Felipe VI, the king of Spain, used his speech at the conference of ambassadors — which, over two days, brought together the heads of Spanish diplomatic missions worldwide in Madrid — to warn about the risk of “dismantling” the transatlantic link between Europe and the United States and the consequences this would have. After acknowledging that maintaining this link currently requires “great patience and diplomatic courage,” in an implicit reference to the unpredictable and arbitrary behavior of U.S. President Donald Trump, Felipe VI stressed that it is an “indispensable framework […] that emerged from the ashes of the Second World War” and has fostered the flourishing of democracies, stability, growth, and the development of multilateralism.

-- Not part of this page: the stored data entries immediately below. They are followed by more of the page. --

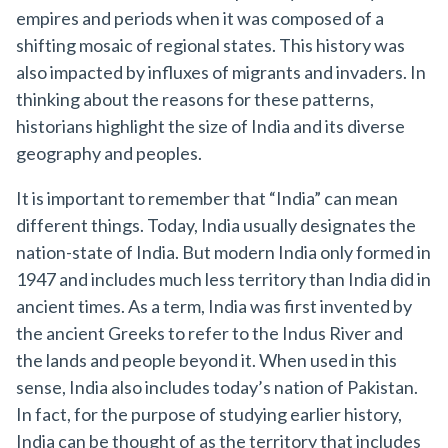
empires and periods when it was composed of a
shifting mosaic of regional states. This history was
also impacted by influxes of migrants and invaders. In
thinking about the reasons for these patterns,
historians highlight the size of India and its diverse
geography and peoples.
It is important to remember that “India” can mean
different things. Today, India usually designates the
nation-state of India. But modern India only formed in
1947 and includes much less territory than India did in
ancient times. As a term, India was first invented by
the ancient Greeks to refer to the Indus River and
the lands and people beyond it. When used in this
sense, India also includes today’s nation of Pakistan.
In fact, for the purpose of studying earlier history,
India can be thought of as the territory that includes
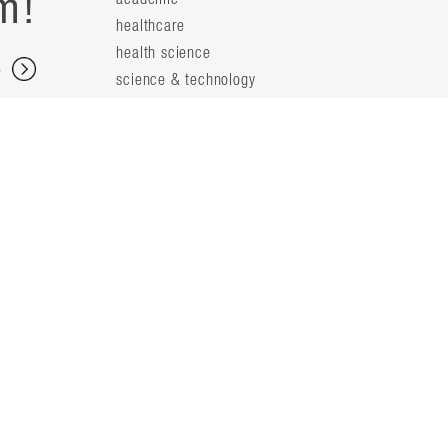
m!
healthcare
health science
s
science & technology
workplace
s
people
principals
t
firm leaders
planning leaders
y
design leaders
ideas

However, he warned that preserving this bond “is a shared responsibility,” one that “demands mutual loyalty, reciprocal trust, a vision for the future, and respect for the ‘rules of the game’ which, always subject to improvement, are the norms of international law.” Although he did not explicitly name Washington, his words constitute a veiled rebuke of the Trump administration’s recent decisions, including the military intervention in Venezuela.

“We all lose out from the erosion of this bond,” he insisted, alluding to the U.S.-European relationship. “And I don’t want to raise here what the hypothesis of its total dismantling would mean for everyone.”

The king, who ascended the throne in 2014 after his father’s abdication, began his address by announcing the release of five Spanish citizens detained in Venezuela and calling for “a genuine, peaceful, inclusive, and sovereign transition, respectful of the free and independent will of the Venezuelan people, to begin as soon as possible, with guarantees.” He emphasized that the Venezuelan people “must be the sole protagonists of their own destiny.”